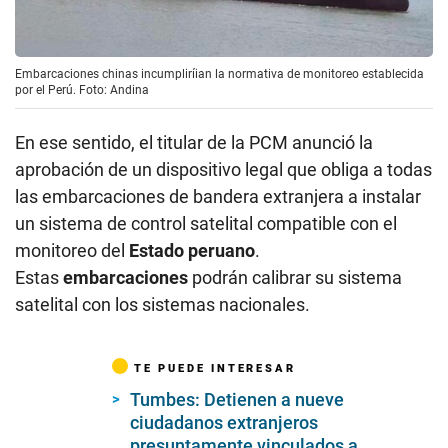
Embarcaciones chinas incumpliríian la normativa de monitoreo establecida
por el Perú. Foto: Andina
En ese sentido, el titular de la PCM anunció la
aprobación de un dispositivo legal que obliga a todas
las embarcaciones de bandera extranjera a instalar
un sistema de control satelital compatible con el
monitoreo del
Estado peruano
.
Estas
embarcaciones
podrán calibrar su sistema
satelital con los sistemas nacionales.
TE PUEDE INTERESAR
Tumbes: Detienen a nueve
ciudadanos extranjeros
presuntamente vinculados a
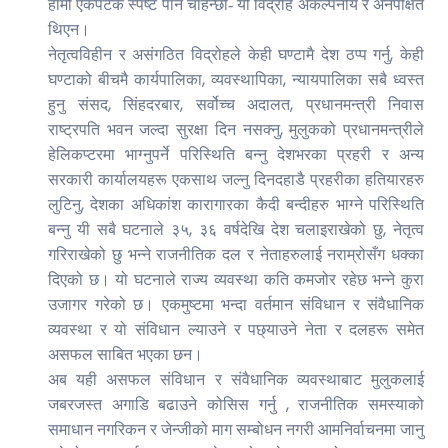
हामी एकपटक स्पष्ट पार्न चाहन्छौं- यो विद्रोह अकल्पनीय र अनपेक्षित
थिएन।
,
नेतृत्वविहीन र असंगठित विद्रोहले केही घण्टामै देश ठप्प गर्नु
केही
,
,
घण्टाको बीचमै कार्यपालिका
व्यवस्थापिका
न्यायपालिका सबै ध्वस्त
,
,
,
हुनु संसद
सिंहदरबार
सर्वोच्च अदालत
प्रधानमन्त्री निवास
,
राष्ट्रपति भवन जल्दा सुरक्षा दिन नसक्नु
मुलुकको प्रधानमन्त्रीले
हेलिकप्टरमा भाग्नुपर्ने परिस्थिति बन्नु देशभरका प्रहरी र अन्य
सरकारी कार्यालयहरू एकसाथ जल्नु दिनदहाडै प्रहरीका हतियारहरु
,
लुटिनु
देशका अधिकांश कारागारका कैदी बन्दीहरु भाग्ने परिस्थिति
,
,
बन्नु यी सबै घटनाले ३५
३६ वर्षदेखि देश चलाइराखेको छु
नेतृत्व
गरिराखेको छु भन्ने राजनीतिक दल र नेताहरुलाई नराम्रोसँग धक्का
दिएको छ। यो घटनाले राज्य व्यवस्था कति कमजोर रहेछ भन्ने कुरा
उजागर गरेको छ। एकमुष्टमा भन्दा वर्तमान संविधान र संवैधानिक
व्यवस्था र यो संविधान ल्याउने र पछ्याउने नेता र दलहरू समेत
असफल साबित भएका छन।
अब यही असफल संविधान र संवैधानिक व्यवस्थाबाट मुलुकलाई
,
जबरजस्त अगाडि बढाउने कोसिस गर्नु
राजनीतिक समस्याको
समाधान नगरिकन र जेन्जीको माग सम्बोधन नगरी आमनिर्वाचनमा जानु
────────────────────────────────────────
• _Task_:
What lines hold the string "monitoreo"? Pick them out of the data.

• _Response box_:
Embarcaciones chinas incumpliríian la normativa de monitoreo establecida
monitoreo del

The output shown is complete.